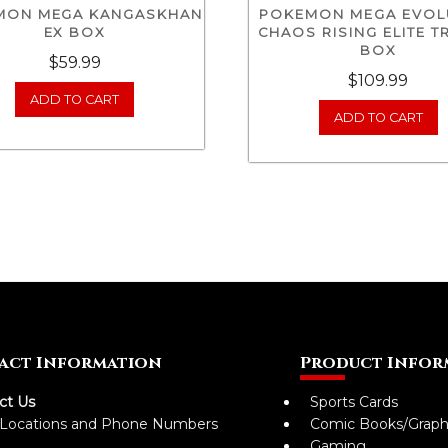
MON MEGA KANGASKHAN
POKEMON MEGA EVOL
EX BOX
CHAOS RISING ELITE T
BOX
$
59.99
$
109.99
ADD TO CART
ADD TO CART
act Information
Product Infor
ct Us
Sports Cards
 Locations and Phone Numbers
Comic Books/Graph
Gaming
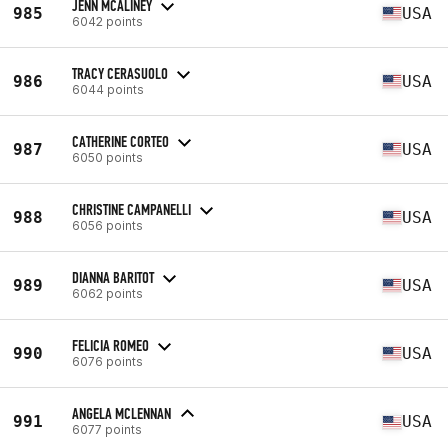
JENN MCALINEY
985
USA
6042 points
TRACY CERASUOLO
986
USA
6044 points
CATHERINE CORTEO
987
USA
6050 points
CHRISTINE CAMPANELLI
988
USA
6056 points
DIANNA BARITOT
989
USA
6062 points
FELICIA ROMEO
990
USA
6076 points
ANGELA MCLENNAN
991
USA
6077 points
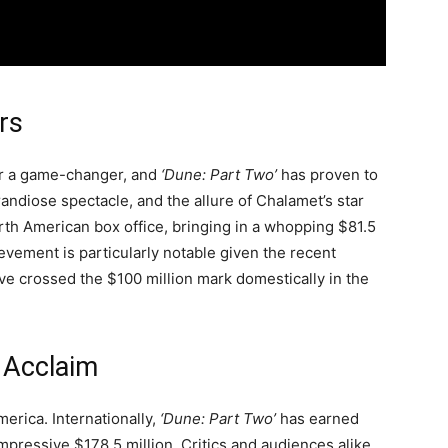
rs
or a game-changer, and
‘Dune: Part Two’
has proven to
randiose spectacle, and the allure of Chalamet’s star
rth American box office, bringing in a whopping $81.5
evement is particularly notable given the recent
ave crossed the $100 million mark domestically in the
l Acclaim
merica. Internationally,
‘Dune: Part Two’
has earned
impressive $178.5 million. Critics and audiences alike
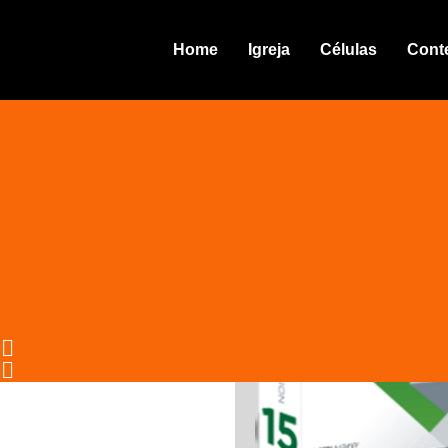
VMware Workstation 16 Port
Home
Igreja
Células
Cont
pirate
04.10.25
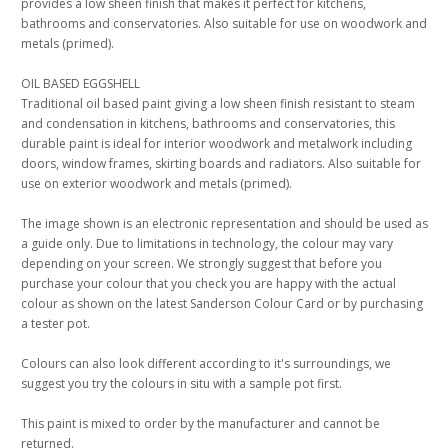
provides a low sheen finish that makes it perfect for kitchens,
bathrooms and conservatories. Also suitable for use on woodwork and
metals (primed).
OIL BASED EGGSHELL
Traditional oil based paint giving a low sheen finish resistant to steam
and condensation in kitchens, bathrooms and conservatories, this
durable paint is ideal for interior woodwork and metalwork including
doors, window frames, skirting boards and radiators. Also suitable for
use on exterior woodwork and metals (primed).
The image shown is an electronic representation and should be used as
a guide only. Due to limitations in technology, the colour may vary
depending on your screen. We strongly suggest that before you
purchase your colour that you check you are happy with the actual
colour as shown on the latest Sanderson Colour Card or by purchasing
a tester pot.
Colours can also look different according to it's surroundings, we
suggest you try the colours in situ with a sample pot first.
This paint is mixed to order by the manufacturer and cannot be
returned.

+ + +

◆ Brief
Copy every line of the data that holds the string "metals".

◆ Task response
metals (primed).
use on exterior woodwork and metals (primed).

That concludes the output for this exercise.